Como exemplo, as novas Estações de Tratamento de Água de Lavagem de Gases de Caldeira (Fuligem) permitem o contínuo reciclo de mais de um milhão de litros/hora, com reposição de apenas 2 a 5% da água perdida na fumaça e junto aos sólidos descartados. A introdução dessa tecnologia propiciou ao setor uma das reduções mais significativas no consumo de águas e na poluição ambiental (nas caldeiras de bagaço são produzidos de 5 a 10 kg de matéria seca/tonelada de vapor gerado, que antes eram lançados no ar ou nos rios).

Para o balizamento de estudos visando à racionalização do balanço de águas e efluentes, algumas considerações gerais podem ser feitas:

1. para facilitar seu tratamento e reúso, os efluentes devem ser segregados conforme o tipo e o grau de contaminação, separando-se águas oleosas, águas açucaradas, águas de fuligem e águas de refrigeração. Por exemplo: águas oleosas dificultam significativamente processos de tratamento biológico, enquanto podem ser facilmente tratadas por flotação,o que permite, inclusive, o seu reúso.

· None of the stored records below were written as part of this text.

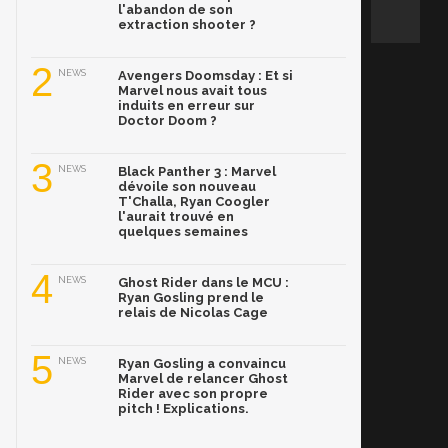
l'abandon de son
extraction shooter ?
2
NEWS
Avengers Doomsday : Et si
Marvel nous avait tous
induits en erreur sur
Doctor Doom ?
3
NEWS
Black Panther 3 : Marvel
dévoile son nouveau
T'Challa, Ryan Coogler
l'aurait trouvé en
quelques semaines
4
NEWS
Ghost Rider dans le MCU :
Ryan Gosling prend le
relais de Nicolas Cage
5
NEWS
Ryan Gosling a convaincu
Marvel de relancer Ghost
Rider avec son propre
pitch ! Explications.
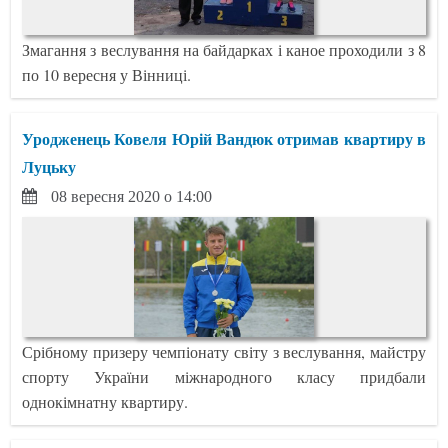
Змагання з веслування на байдарках і каное проходили з 8
по 10 вересня у Вінниці.
Уродженець Ковеля Юрій Вандюк отримав квартиру в
Луцьку
08 вересня 2020 о 14:00
Срібному призеру чемпіонату світу з веслування, майстру
спорту України міжнародного класу придбали
однокімнатну квартиру.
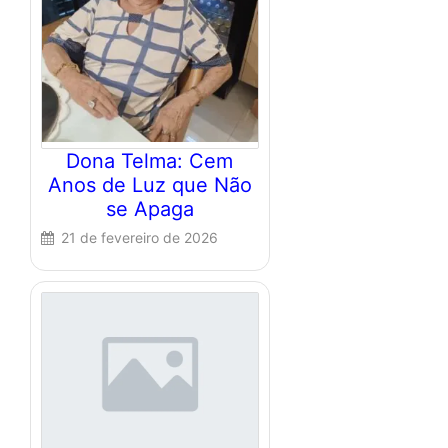
Dona Telma: Cem
Anos de Luz que Não
se Apaga
21 de fevereiro de 2026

Ainda, açúcares residuais nas águas de lavagem de gases propiciam a queda do pH e a fermentação do meio, com geração de efluentes incompatíveis com o processo de decantação de fuligem.

2. a intensidade do tratamento necessária para o reúso do efluente em sua própria aplicação de origem é, geralmente, inferior à necessária para o seu descarte, reduzindo, dessa forma, o custo total de tratamento.

3. efluentes açucarados correspondem, geralmente, a grandes vazões com baixa concentração de açúcares, condições incompatíveis com as técnicas modernas e compactas de tratamento biológico. Complementarmente, a etapa biológica deve ser precedida por um tratamento para remoção de sólidos  – necessário também para evitar assoreamento.

Uma alternativa interessante para esse caso consiste na clarificação e reúso de parte dos efluentes açucarados em lavagens em geral, com consequente redução do volume final a ser descartado e aumento da concentração dos açúcares residuais, tornando-o mais compatível com a etapa biológica posterior.

O enquadramento do setor de açúcar, álcool e bioeletricidade às normas ambientais requer um re-estudo dos conceitos fabris à luz das novas tecnologias de tratamento e de reúso de efluentes já disponíveis no mercado. Projetos de expansão da produção e a implantação de novas unidades industriais constituem excelentes oportunidades para compatibilizar o setor com os conceitos mais modernos de integração indústria-meio ambiente.